🤖 AI Summary
This work addresses the lack of theoretical foundations for neural operator approximation in nonlinear reaction-diffusion systems, such as the Gierer–Meinhardt model, by proposing a Laplacian spectral representation-based neural operator that learns the mapping from initial conditions to time-evolved solutions. Leveraging the spectral structure of the Green’s function, the study establishes the first explicit approximation error bounds for such systems and demonstrates that the required parameter complexity scales only polynomially with respect to the target accuracy, thereby mitigating the curse of dimensionality inherent in general operator learning. The theoretical analysis further reveals quantitative relationships among network depth, width, and the spectral rank of the solution. Numerical experiments confirm the superior accuracy and efficiency of the proposed Laplacian-based neural operator.
📝 Abstract
Neural operators provide a framework for learning solution operators of partial differential equations (PDEs), enabling efficient surrogate modeling for complex systems. While universal approximation results are now well understood, approximation analysis specific to nonlinear reaction-diffusion systems remains limited. In this paper, we study neural operators applied to the solution mapping from initial conditions to time-dependent solutions of a generalized Gierer-Meinhardt reaction-diffusion system, a prototypical model of nonlinear pattern formation.
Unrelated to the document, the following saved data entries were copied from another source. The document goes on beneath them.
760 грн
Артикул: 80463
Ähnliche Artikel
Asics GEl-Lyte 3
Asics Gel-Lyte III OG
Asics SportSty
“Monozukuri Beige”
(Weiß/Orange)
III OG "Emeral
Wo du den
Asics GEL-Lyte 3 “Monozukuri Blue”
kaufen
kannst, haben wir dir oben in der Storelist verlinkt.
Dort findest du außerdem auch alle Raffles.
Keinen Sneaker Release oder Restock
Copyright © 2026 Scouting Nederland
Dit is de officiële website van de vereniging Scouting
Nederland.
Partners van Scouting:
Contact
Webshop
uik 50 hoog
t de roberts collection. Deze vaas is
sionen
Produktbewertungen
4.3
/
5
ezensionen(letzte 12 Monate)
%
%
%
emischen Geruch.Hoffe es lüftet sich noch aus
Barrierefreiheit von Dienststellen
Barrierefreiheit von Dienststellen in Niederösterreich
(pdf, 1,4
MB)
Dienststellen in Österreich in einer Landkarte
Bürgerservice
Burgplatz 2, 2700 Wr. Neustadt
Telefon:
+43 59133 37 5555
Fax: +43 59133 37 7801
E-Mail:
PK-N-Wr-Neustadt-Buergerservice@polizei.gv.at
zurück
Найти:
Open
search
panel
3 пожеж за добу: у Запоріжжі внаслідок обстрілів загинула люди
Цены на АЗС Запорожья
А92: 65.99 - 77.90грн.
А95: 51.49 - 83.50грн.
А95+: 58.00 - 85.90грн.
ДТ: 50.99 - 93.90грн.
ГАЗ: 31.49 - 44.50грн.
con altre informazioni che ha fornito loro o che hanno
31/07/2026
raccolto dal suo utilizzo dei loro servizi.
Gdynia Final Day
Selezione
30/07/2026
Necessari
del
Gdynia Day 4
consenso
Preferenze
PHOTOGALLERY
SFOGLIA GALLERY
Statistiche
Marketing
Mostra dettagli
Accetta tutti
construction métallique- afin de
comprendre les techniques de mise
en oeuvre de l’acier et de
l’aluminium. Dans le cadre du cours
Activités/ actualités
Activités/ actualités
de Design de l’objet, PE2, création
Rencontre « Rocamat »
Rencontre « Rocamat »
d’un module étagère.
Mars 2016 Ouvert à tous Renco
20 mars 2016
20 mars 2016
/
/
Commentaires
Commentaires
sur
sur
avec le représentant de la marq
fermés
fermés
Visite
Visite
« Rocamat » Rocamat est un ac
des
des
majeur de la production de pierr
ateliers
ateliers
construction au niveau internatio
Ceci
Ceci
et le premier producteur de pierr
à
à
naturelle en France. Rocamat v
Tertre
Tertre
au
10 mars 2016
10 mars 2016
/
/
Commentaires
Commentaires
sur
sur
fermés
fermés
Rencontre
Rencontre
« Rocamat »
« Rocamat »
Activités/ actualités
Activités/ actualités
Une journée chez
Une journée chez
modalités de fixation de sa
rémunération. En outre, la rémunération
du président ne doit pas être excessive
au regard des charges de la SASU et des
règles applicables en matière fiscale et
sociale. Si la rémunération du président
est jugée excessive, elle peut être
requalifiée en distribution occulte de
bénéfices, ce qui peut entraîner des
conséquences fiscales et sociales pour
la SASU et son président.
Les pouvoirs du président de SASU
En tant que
Our main results establish explicit approximation error bounds in terms of network depth, width, and spectral rank by exploiting the Laplacian spectral representation of the Green's function underlying the PDE. We show that the required parameter complexity grows at most polynomially with respect to the target accuracy, demonstrating that Laplacian eigenfunction-based neural operator architectures alleviate the curse of parametric complexity encountered in generic operator learning. Numerical experiments on the Gierer-Meinhardt system support the theoretical findings.